- Team clinics strive to minimize disruption to patient families’ lives
- Reasons for patient attrition are multifaceted
- Improved family education, personalized care may help ensure continuity of care
CHAPEL HILL, N.C. / Nov. 13, 2019 – Researchers at Washington University in St. Louis, Missouri, recently examined the rate of attribution among patients with cleft craniofacial anomalies at their facility. Their results were published in the November 2019 issue of The Cleft Palate-Craniofacial Journal (CPCJ).
“The complex medical care that patients with cleft and craniofacial anomalies need often requires a collaborative effort among multiple health-care providers, and can include family counseling and education in addition to the actual care of the patient,” said lead research Danielle C. Cooper, M.D. “Through multidisciplinary team clinics, we can streamline and coordinate care to minimize the disruption of daily life for patients’ families. However, despite the benefits that team clinics offer to our patients, there was concern that cleft-craniofacial patients were leaving clinic prior to the completion of care.”

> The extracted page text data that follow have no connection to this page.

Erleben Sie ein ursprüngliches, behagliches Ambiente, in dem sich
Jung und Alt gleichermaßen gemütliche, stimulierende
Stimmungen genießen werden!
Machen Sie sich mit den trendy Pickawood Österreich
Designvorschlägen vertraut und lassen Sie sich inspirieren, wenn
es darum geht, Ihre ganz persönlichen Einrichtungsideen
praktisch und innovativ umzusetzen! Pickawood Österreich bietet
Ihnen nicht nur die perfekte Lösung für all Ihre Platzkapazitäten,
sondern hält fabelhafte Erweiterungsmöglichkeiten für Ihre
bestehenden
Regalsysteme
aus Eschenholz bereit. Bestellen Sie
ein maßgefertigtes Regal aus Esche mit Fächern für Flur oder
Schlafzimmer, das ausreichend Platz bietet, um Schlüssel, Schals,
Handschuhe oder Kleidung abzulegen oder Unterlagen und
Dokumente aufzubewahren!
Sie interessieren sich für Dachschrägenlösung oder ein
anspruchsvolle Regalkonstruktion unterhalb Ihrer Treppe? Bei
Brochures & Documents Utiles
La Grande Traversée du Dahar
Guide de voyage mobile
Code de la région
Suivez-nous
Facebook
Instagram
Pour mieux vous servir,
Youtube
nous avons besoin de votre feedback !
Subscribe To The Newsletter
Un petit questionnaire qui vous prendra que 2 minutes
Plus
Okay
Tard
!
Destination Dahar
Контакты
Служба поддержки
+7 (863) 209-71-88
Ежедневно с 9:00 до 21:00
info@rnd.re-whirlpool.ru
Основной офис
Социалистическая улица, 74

The study sought to understand when and why patients and families stopped coming to team clinic and identify patients who were at risk of missing key interventions due to premature departure from team care.

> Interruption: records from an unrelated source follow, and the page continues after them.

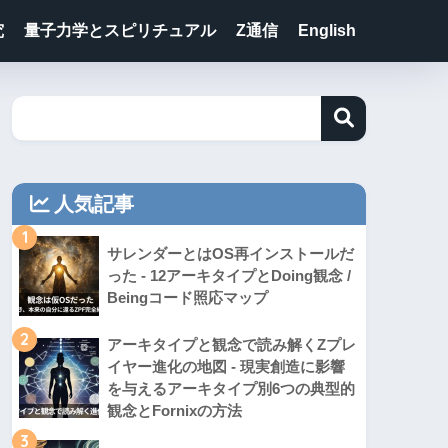
究
量子力学とスピリチュアル
Z通信
English
人気記事
1
サレンダーとはOS再インストールだ
った - 12アーキタイプとDoing観念 /
Beingコード照応マップ
2
アーキタイプと観念で読み解くZプレ
イヤー進化の地図 - 現実創造に影響
を与えるアーキタイプ別6つの典型的
観念とFornixの方法
3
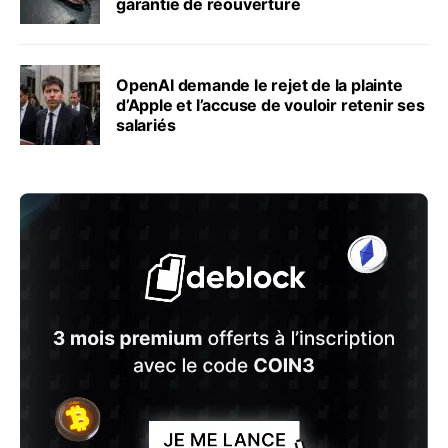
garantie de réouverture
OpenAI demande le rejet de la plainte
d’Apple et l’accuse de vouloir retenir ses
salariés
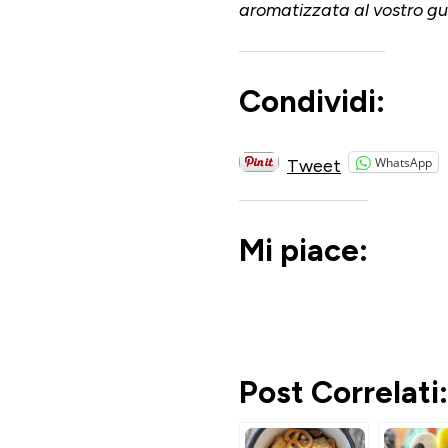
aromatizzata al vostro gus
Condividi:
WhatsApp
Tweet
Mi piace:
Post Correlati:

Clinic attendance data from January 2002 to September 2012 were reviewed. The patient’s age at last visit, sex, race, distance traveled to clinic based on zip code, and insurance status were noted. To assess reasons for loss to follow-up care, an anonymous brief survey was sent to the parents of patients who missed scheduled visits for the previous three years and had an email address on file. The survey questions were designed to identify reasons families forgo returning to team care. In addition, researchers queried patient families in the facility’s database 15 months after the initial query to determine whether any patients returned to clinic after being previously lost to follow-up. These patients’ charts were reviewed to identify reasons for returning to team care.
“Decision-making is, at the end, a binary process based on the sum of anticipated reward and cost. To take a child to a team visit, or not, is no exception. In this article by Cooper et al., examining the attrition rate of 983 patients followed for at least 2 years since last visit, the authors found 62% did not complete the entire treatment protocol by age 16 and 25% of patients with orofacial cleft were lost to follow up by age 8,” said Jack C. Yu, DMD, MD, MS ED, Editor of CPCJ. “While the ultimate reason for such decision is very difficult to pin down, the proximate cause is simple: the perceived reward (benefit) is less than the anticipated cost (burden) of the action. Agreeing with this, ‘Don’t see a need’ is indeed the most frequent response, followed by ‘Cost’ for not returning. Of interest, the ‘usual suspects’, socioeconomic, distance traveled, and insurance status, were not statistically significant variables.”
During the study’s time period, researchers found that attrition rates are high within their facility. Among patients with complete cleft lip and palate, 62 percent of these were lost prior to graduating from care. Socioeconomic status, insurance status, and distance traveled to clinic did not appear to correlate with a patient’s likelihood for becoming lost to follow-up, but minorities seemed to be at a greater risk of becoming lost to team care than Caucasian and Asian patients.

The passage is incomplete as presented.